Vous écrivez dans les dernières pages que le ressentiment contre le rabbin reste encore vif dans l`esprit des Saloniciens. Il existe pourtant Aujourd`hui quelques travaux de réhabilitations du rabbin dont le vôtre. Est-ce que son image et sa réputation tendent à s`améliorer ces derniers temps ?
Cela va très, très lentement. de nombreux descendants de Saloniciens prennent pour parole d`évangile – si j`ose dire ! – ce qui leur a été transmis par leurs parents, et ceci dans l`ignorance d`un certain nombre de données, à savoir que le rabbin Koretz a été le grand responsable de la
tragédie.

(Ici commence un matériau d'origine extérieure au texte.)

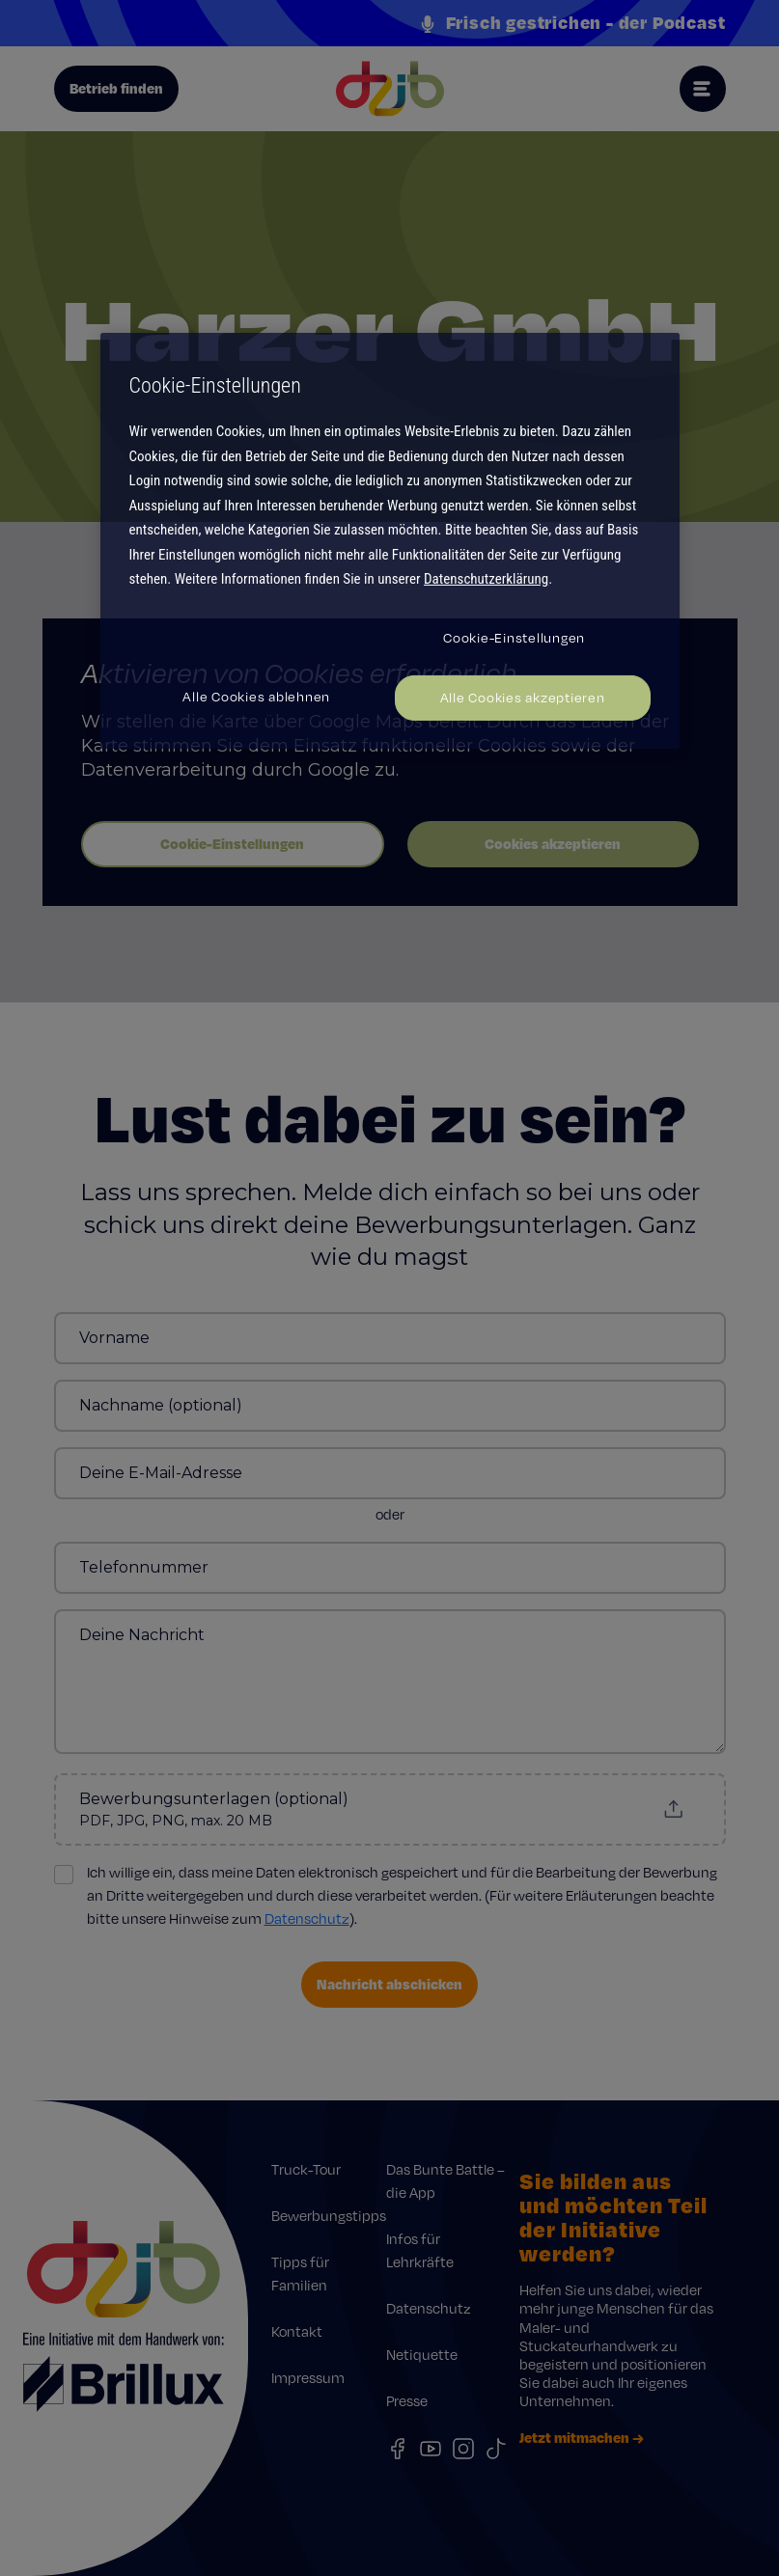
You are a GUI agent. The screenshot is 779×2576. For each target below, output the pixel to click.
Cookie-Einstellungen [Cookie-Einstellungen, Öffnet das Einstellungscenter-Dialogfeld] (514, 637)
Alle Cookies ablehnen (256, 696)
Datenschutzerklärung (486, 579)
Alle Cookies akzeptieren (522, 697)
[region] (390, 540)
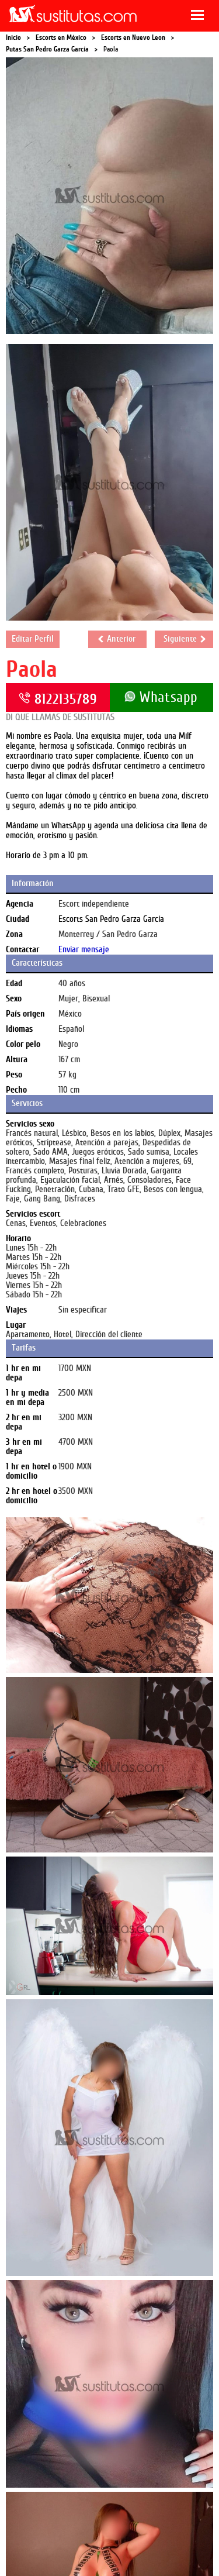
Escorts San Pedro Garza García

Ils refusent de se demander comment ils auraient agi à sa place, ou ils s`imaginent qu`ils auraient fait mieux. Mais cela, ils le pensent à l`appui de ce qu`ils savent maintenant, et sont incapables de se mettre à la place d`un homme qui pouvait mourir à chaque seconde sous les balles du SS Brunner, qui ignorait complètement la réalité des
camps d`extermination, et qui était englué dans une situation chaque jour plus
kafkaïenne.
Vous avez écrit de nombreux livres pour enfants. Comptez-vous publier d`autres romans Jeunesse dans le futur ?
Je ne fais aucun projet. J`essaie de me laisser guider par mon cœur et par le hasard – voir plus haut la définition d`Einstein - plutôt que par mon esprit.
Votre dernier ouvrage, « les Prunes de Tirana », est publié sur Publie.net, c`est-à-dire uniquement en numérique. Qu`est ce qui vous a poussé à publier sur ce format ? Est-ce vous vous êtes prête, Aujourd`hui, à abandonner le format papier ?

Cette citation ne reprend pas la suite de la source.